**EXERCISE DESCRIPTION:** Copy each line from the listing below where the word "Councilors" shows up.

++++++++++++++++++++

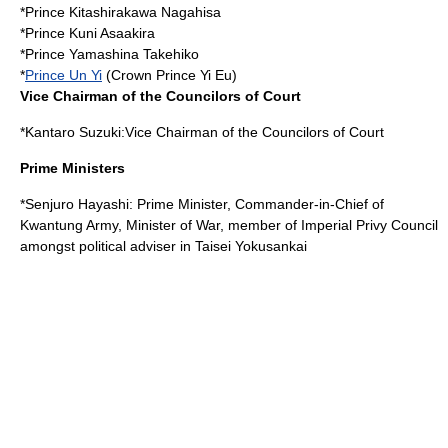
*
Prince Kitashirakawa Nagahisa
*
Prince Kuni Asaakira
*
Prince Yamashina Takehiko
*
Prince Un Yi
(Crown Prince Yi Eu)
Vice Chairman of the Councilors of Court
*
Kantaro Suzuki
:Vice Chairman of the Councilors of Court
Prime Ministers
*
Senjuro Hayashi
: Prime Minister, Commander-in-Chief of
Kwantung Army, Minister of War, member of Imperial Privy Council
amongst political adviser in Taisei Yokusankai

++++++++++++++++++++

**YOUR RESPONSE:**
Vice Chairman of the Councilors of Court
:Vice Chairman of the Councilors of Court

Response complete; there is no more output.